[About this exercise]
Reproduce the lines below exactly, starting at the one containing "Vans Auto is" and stopping at the final line.

Stored data entries:

◆ ◆ ◆ ◆ ◆

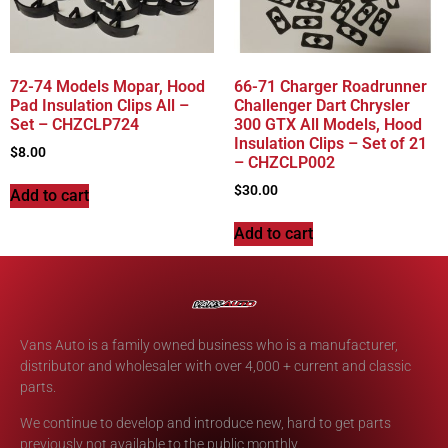
72-74 Models Mopar, Hood
66-71 Charger Roadrunner
Pad Insulation Clips All –
Challenger Dart Chrysler
Set – CHZCLP724
300 GTX All Models, Hood
Insulation Clips – Set of 21
$
8.00
– CHZCLP002
$
30.00
Add to cart
Add to cart
Vans Auto is a family owned business who is a manufacturer,
distributor and wholesaler with over 4,000 + current and classic
parts.
We continue to develop and introduce new, hard to get parts
previously not available to the public monthly.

◆ ◆ ◆ ◆ ◆

[Result]
Vans Auto is a family owned business who is a manufacturer,
distributor and wholesaler with over 4,000 + current and classic
parts.
We continue to develop and introduce new, hard to get parts
previously not available to the public monthly.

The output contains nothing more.